Four of the Welsh members of Parliament bear the name of Thomas; and while all share a common initial, two have no other.
“What tales of infinite trouble and everlasting worry our Post Office officials in Wales could tell! How often have our local postmasters to implore persons of the same name, or of the same name and like initials, in the postal districts, to come to some amicable arrangement as to the delivery of their letters and telegrams!”
In a Carnarvonshire will case, heard in July, 1894, the number of Joneses and Robertses called as witnesses during the two days that the action lasted threw judges and counsel engaged into a condition of absolute bewilderment, and turned the court into a patronymical Bedlam.
Sometimes parents, with national enthusiasm, have their sons christened with a truly Welsh name, and are not always careful to select such as will pass smoothly over English tongues, should these sons, on growing up, go out of the Principality. Such was the case with a Rev. T. Mydir Evans, who in England became “Passon Murder Evans.” And what stumbling has been caused over the name of Dr. Gwenogfryn Evans at Oxford!
It was at Bishop Lee’s suggestion, and in the year of his death, that the shires of Wales were formally constituted, though earlier, in 1535, the counties of Denbigh, Montgomery, Merioneth, Glamorgan, Brecon, and Radnor had been constructed out of the old Marches of Wales.
In conclusion, a word must be added relative to the arms of Wales and the three feathers of its Prince’s crest.
Coats-of-arms were assumed and changed very arbitrarily in early days, and there does not seem to have been any fixed rule as to those borne by the several princes. Owen Gwynedd is said to have had on his shield vert, three eagles in fess or, membered and beaked gules, and these are quartered by the Wynns of Peniarth.
But Rhodri the Great had four banners carried before him on which were depicted lions, to represent the principalities of Gwynedd, Powys, Deheubarth, and the Isle of Man, over which his rule extended. Yet the red dragon was the symbol and ensign of the Pendragon, or chief king.

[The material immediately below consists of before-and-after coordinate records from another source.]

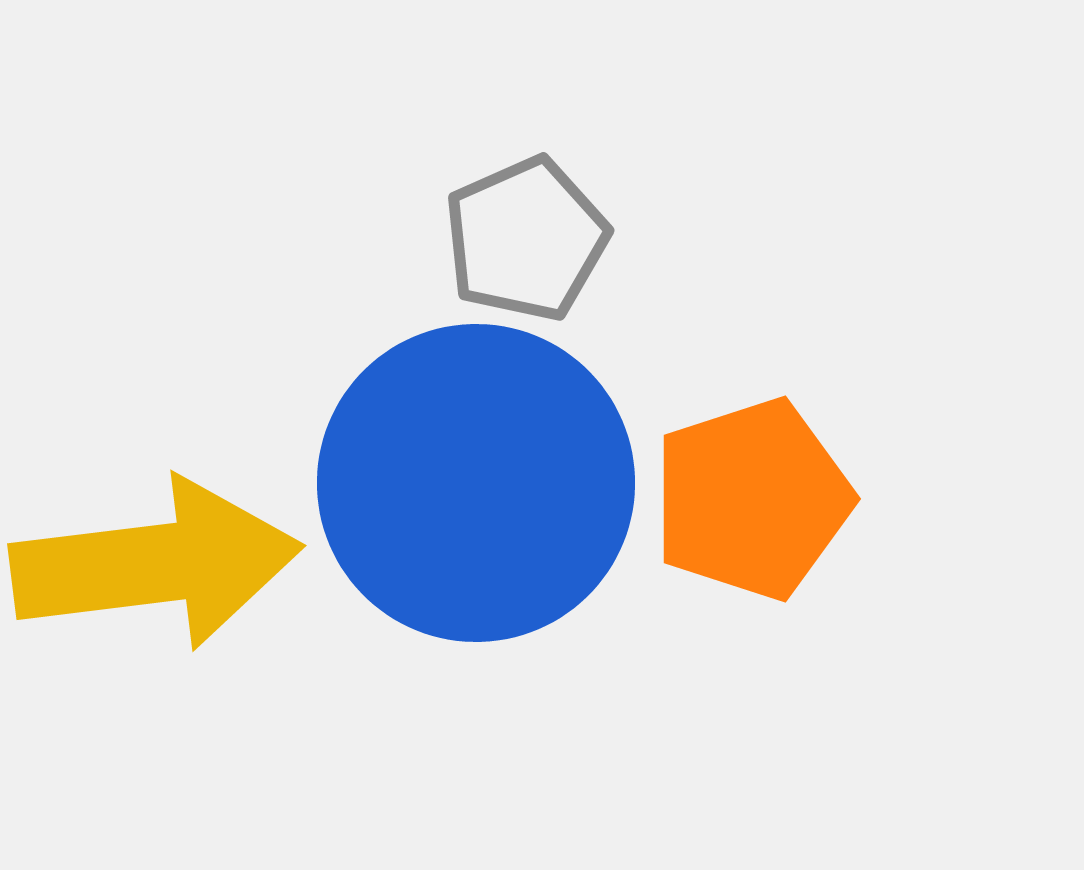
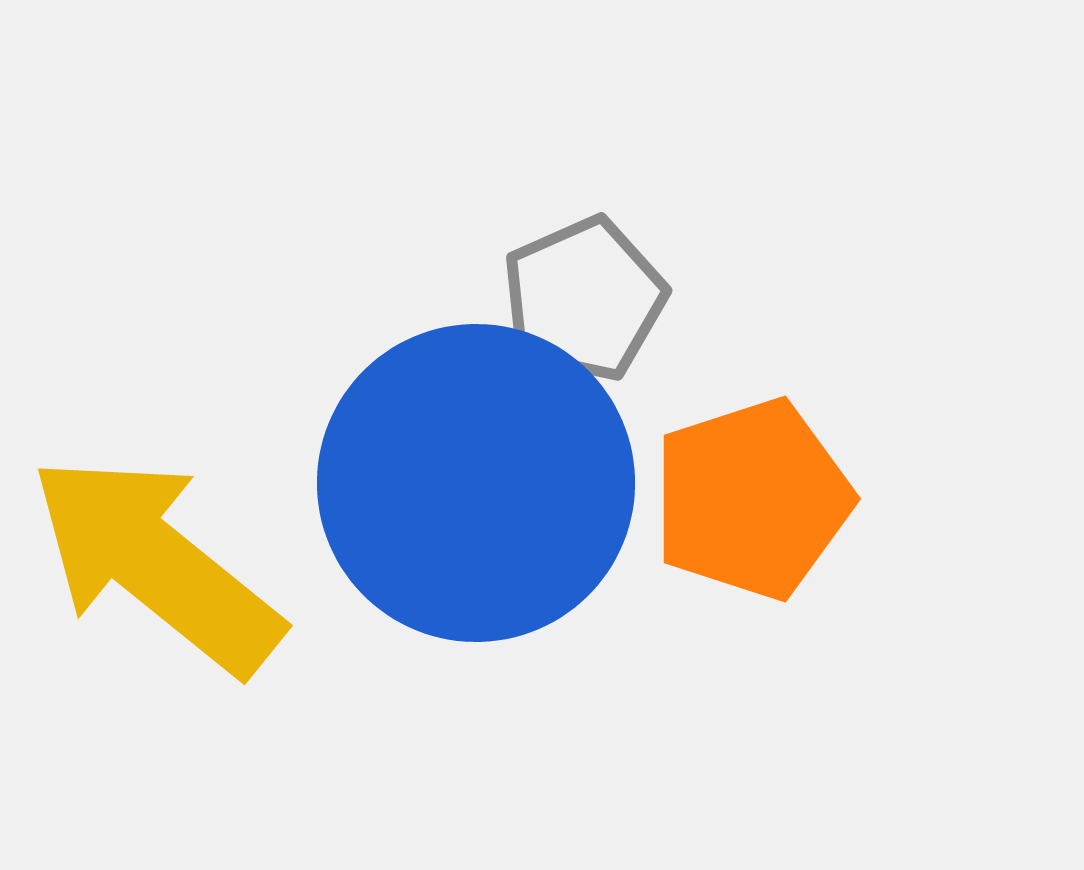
gray pentagon: moved 58 px right, 60 px down
yellow arrow: rotated 134 degrees counterclockwise
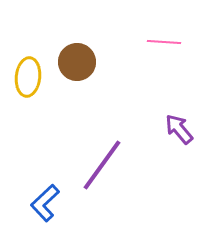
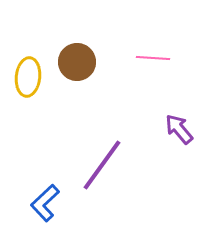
pink line: moved 11 px left, 16 px down
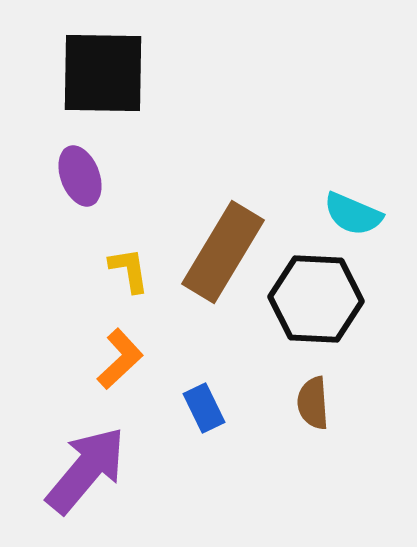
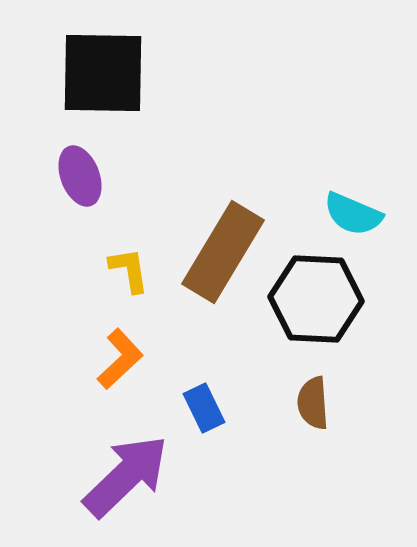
purple arrow: moved 40 px right, 6 px down; rotated 6 degrees clockwise
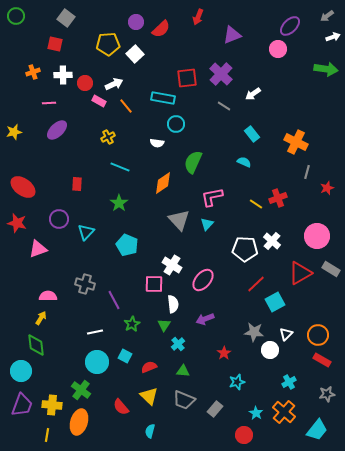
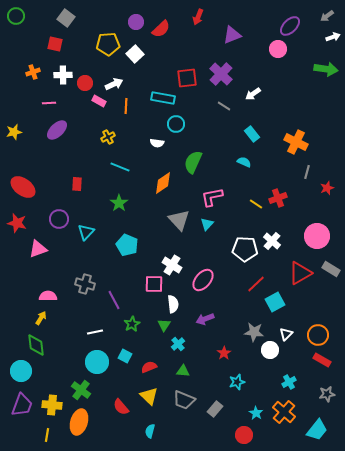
orange line at (126, 106): rotated 42 degrees clockwise
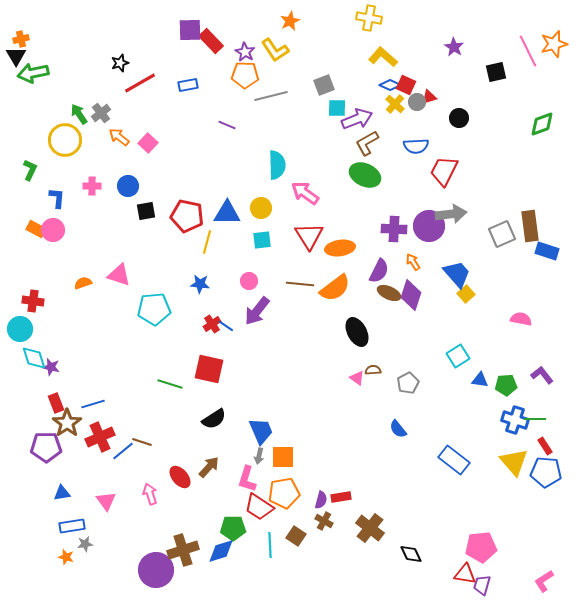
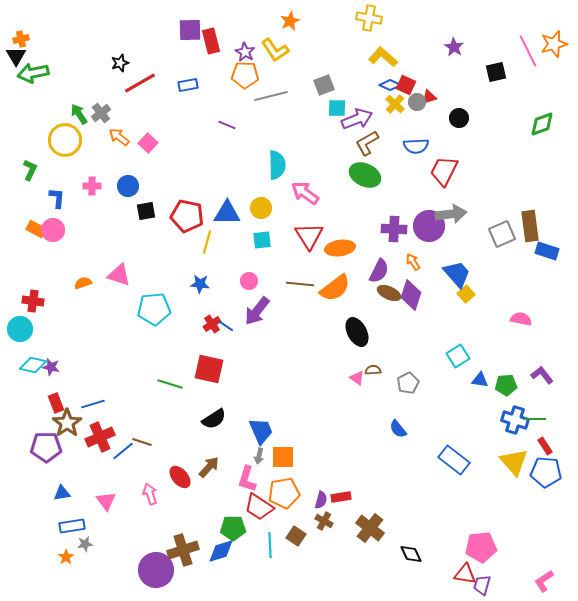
red rectangle at (211, 41): rotated 30 degrees clockwise
cyan diamond at (34, 358): moved 1 px left, 7 px down; rotated 60 degrees counterclockwise
orange star at (66, 557): rotated 21 degrees clockwise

A lion rampant appears to have been the favourite bearing of the princes of Powys. Gruffydd ab Cynan of Gwynedd bore three lions passant gardant in pale argent incensed azure.
Lewis Dwnn, in his Heraldic Visitations of Wales, says that “the recognised arms of the Principality were four lions passant gardant quarterly, and that is the coat now accepted for Wales.”

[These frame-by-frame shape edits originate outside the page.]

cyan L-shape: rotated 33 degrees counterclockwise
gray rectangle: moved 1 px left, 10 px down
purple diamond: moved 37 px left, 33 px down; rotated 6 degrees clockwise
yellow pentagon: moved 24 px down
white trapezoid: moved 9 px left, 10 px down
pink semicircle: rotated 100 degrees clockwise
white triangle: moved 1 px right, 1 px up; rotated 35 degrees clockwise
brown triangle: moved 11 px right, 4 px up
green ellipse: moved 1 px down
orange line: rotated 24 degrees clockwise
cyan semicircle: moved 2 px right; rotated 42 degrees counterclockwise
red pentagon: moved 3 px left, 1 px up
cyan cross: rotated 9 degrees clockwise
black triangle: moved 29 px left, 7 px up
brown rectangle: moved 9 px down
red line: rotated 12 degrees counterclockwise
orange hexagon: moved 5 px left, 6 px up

The red dragon was used by Henry VII. as his crest, and as a supporter on the dexter side, and on the sinister, the greyhound of York.

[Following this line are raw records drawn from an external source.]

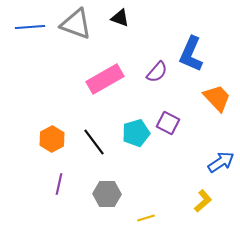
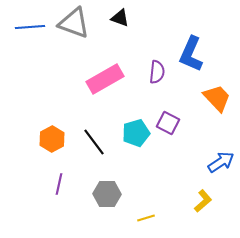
gray triangle: moved 2 px left, 1 px up
purple semicircle: rotated 35 degrees counterclockwise
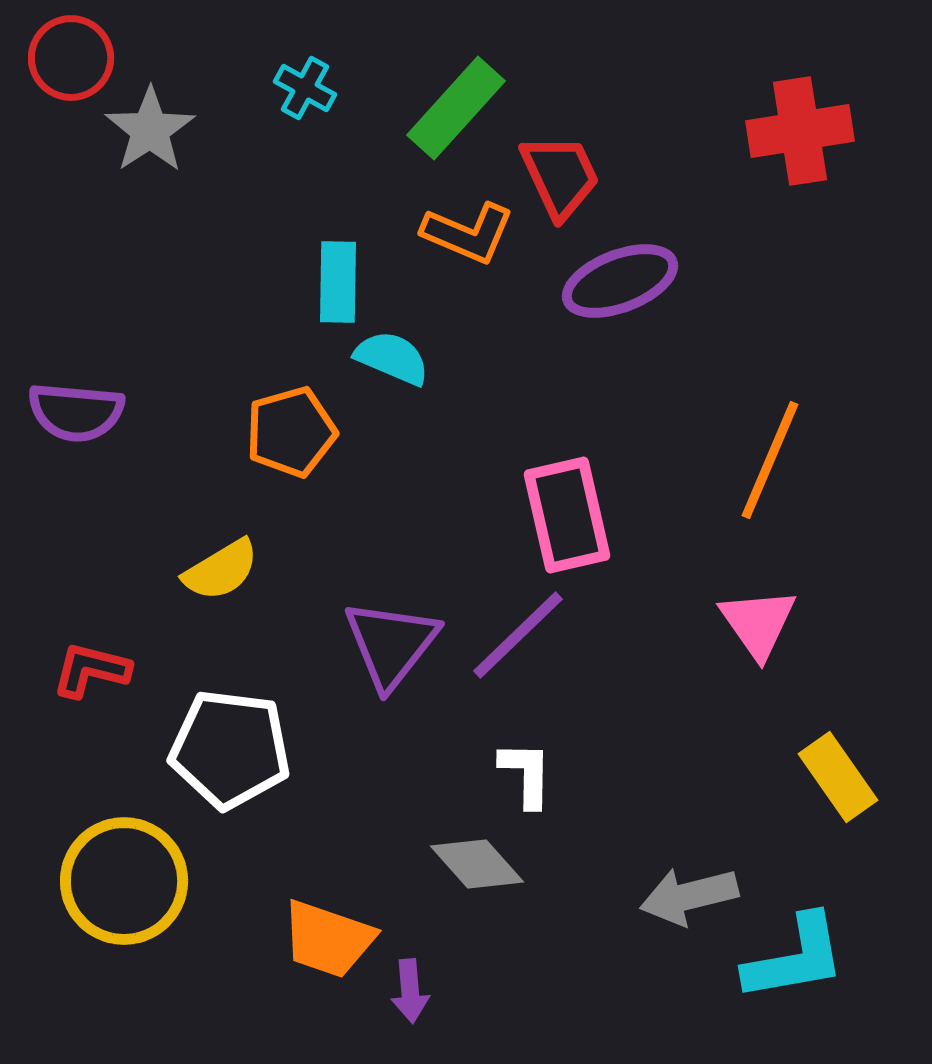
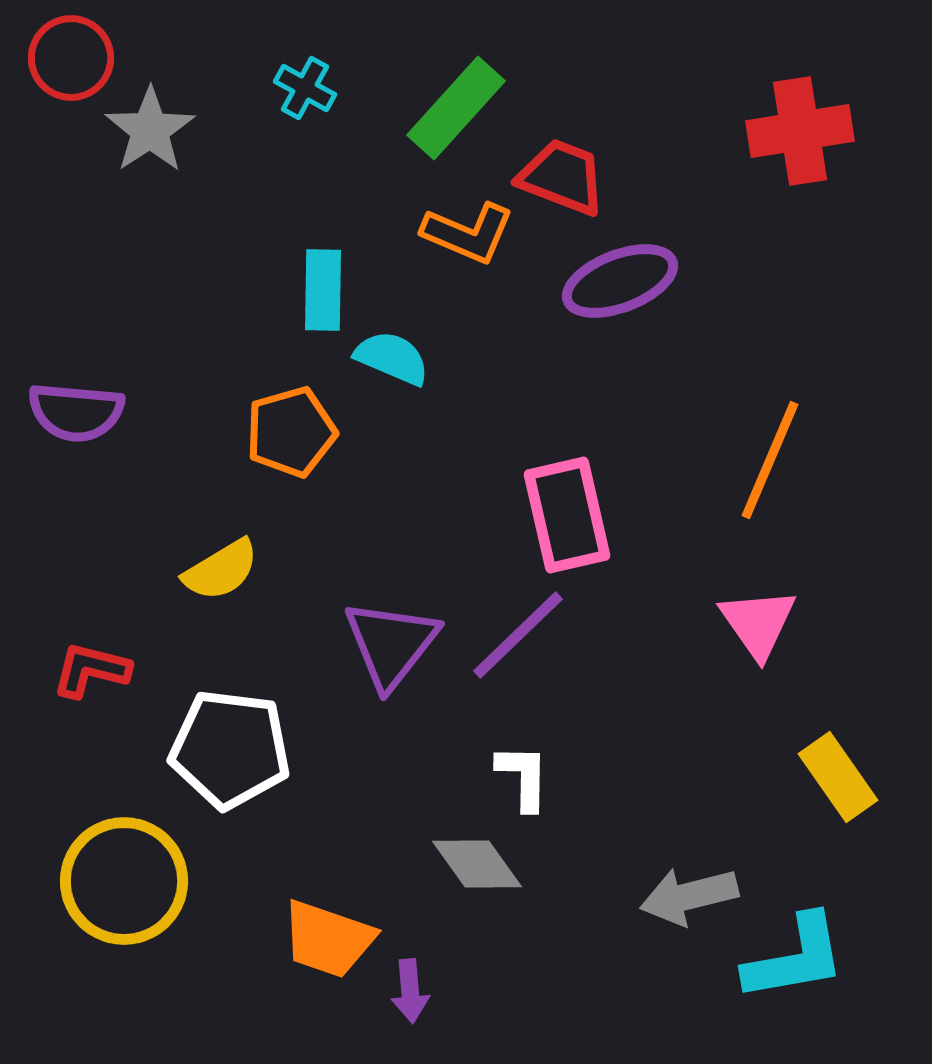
red trapezoid: moved 2 px right, 1 px down; rotated 44 degrees counterclockwise
cyan rectangle: moved 15 px left, 8 px down
white L-shape: moved 3 px left, 3 px down
gray diamond: rotated 6 degrees clockwise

Henry VIII. retained the dragon, but discarded the greyhound for a lion. The unicorn supplanted the dragon in the reign of James I. The ostrich feather was not properly a Welsh crest at all, but was employed as a badge by Edward III. It was not till the reign of Henry VII. that the three plumes, to represent the three principalities of Wales, in a circlet or coronet, were adopted as a cognisance of the Prince of Wales, and since then have remained as an appropriate symbol; for, indeed, Gwynedd, Powys, and Deheubarth are feathers in the cap of our princes of which they may well be proud.
1
Rhys and Brynmor Jones, The Welsh People, p. 342.
2
A Peris is, however, given as son of Helig ab Glannog (Iolo MSS. p. 124), but is this the same?
3
Rhys and Brynmor Jones, The Welsh People, p. 356.
4
The Vale of Clwyd, by W. Davis. Ruthin, 1856.
5
R. G. Davies, The Visions of the Sleeping Bard, translated. London, 1897.
6
Williams (R.), Montgomeryshire Worthies, p. 79. Newtown, 1894.
7
Bradley, Owen Glyndwr, p. 178.
8
Lloyd Price (R. J.), Walks in Wales, 1893, p. 44.
9
Transactions of the Cymmrodorion Society, 1903.